◆ WHAT TO WORK ON ◆
Your answer must be the data repeated exactly, with no pictures in it.

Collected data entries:
++++++

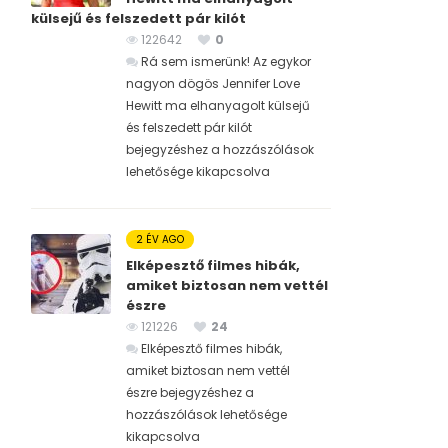
külsejű és felszedett pár kilót
122642
0
Rá sem ismerünk! Az egykor
nagyon dögös Jennifer Love
Hewitt ma elhanyagolt külsejű
és felszedett pár kilót
bejegyzéshez
a hozzászólások
lehetősége kikapcsolva
2 ÉV AGO
Elképesztő filmes hibák,
amiket biztosan nem vettél
észre
121226
24
Elképesztő filmes hibák,
amiket biztosan nem vettél
észre bejegyzéshez
a
hozzászólások lehetősége
kikapcsolva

++++++

◆ OUTPUT ◆
külsejű és felszedett pár kilót
122642
0
Rá sem ismerünk! Az egykor
nagyon dögös Jennifer Love
Hewitt ma elhanyagolt külsejű
és felszedett pár kilót
bejegyzéshez
a hozzászólások
lehetősége kikapcsolva
2 ÉV AGO
Elképesztő filmes hibák,
amiket biztosan nem vettél
észre
121226
24
Elképesztő filmes hibák,
amiket biztosan nem vettél
észre bejegyzéshez
a
hozzászólások lehetősége
kikapcsolva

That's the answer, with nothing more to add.